What I find slightly amusing is this comes from a bloke who made his living from shooting black and white and still does with his landscape work. Nothing is further from reality for me than removing colour. His war images automatically create a 'false' atmosphere because they feel 'gritty' etc as all the colour is missing.
He shot a great deal of colour work on assignments. However, black and white wasn't a choice though, it was a necessity for the vast majority of work.
I love the Don's work btw but he's taking the p*** with this one.
I don't think he is. What he describes is a real problem. We're finding it harder and harder to find representations of the world around us we can trust. The best example of this is the Peter Kennard montage that (like most of his work) went viral as a meme. You'll be amazed at how many people think this is real...
I think you worry too much pookey, the young are no more stupid than the old,
With all due respect, I'm in a position to make fairly accurate judgements about that. Not stupid, no, but they are different. Coupled with a dumbing down of education that is masked to most by "facts" like league tables, and exam results... even degree results, I can with some confidence say that actually... in many cases, and in SOME ways, they are. We're getting to a point where I can foresee that in 20 years time, we'll be fully back to where we were 100 years ago with education, with only those from a Russell group university degree getting anywhere, and only S.T.E.M subjects producing graduates of any actual use. This is another debate though, and has no place in here.
in fact, sometimes they 'get it' better than we do. There will always be trends and fashions and they'll come and go. There always have been, they'll keep cycling.
I'm not sure what you think they "get" better than older people, but if it's camera controls and basic theory, then the problem is these days is not whether they can get it or not, but the fact that they're not arsed about getting it. Turn your back, and 70% of them will just put the camera back on auto. At degree level, the mature students are by FAR the better students. The kids ignore all the technical stuff these days.... they've been made to feel cocky by F.E courses that reward crap and produce "distinction" students that have never been taught to operate the gear... actually been rewarded for it. Then there's social media and Flickr et al that further rewards they're work produced with no technical skill at all.... then I come along and tell them they need to go back to the beginning now, because we're using manual studio flash, or film, or just because I want to ensure you can use a camera manually in tricky situations... or, being controversial... because it's FUN. Guess how that goes down...
The more mature students just accept it, do it, lean from it, and get better as a result. The kids fight it, challenge you, and invariably continue shooting on auto and making things on a computer that ultimately no one outside of social media is actually interested seeing, and certainly no one wants to PAY them for.

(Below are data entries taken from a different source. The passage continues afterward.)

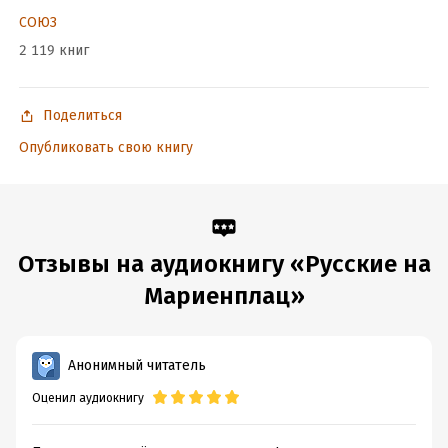
СОЮЗ
2 119 книг
Поделиться
Опубликовать свою книгу
Отзывы на аудиокнигу «Русские на
Мариенплац»
Анонимный читатель
Оценил аудиокнигу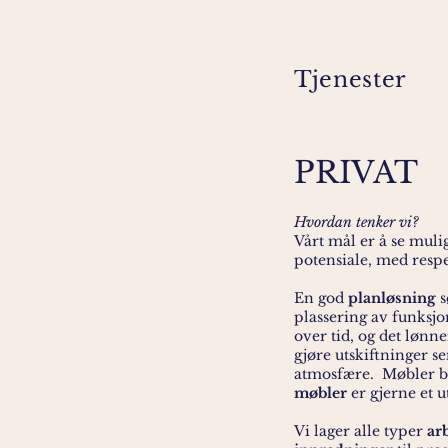
Tjenester
PRIVAT
Hvordan tenker vi?
Vårt mål er å se mulig
potensiale, med respek
En god
planløsning
s
plassering av funksjo
over tid, og det lønne
gjøre utskiftninger s
atmosfære. Møbler b
møbler
er gjerne et u
Vi lager alle typer
ar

By year 2 they start to get it, but by then they're the weakest students and need to work so much harder.
Sorry mate... but you're dead wrong on this one, but it's nothing to do with kids being measurably more stupid, but because education at lower levels than I teach at have convinced themselves that these "digital natives" need to do every ****ing thing on a computer. Decisions made by idiots, basically.
Reality is in the eye of the beholder isn't it. We all see things differently affected by emotion and physical differences, photography, monitors, prints, light when viewing all affect this. Only the most easily fooled believe over enhancement.
That's the majority though. Seriously.... more people in the world think that Kennard montage above is real than not. That's the world now. Despite more and more images being false, more and more people actually believe what they see. This democratisation of photography the digital world has heralded in, genuinely is a double edged sword. The majority of the world are NOT photgraphers, despite the popular saying that suggests they are.
Give me a pretty, bright, vibrant, well exposed picture over a dull reality shot every time. I see reality every day driving around, it neither bothers or excites me. Movies rarely show 'real' life anymore either, we want escapism. It doesn't make them crap though.
Documentaries do it as well. Like the latest "Hunt" series on the beeb. Still lovely to watch tho.
You've been "normalised" by it all probably, and you like it.
That depends what movies you watch I suppose. Hollywood crap, then sure... no reality there either, but then again, would we expect it? Surely our expectations in a movie theatre are different from those we have when we look at the front page of a quality broadsheet.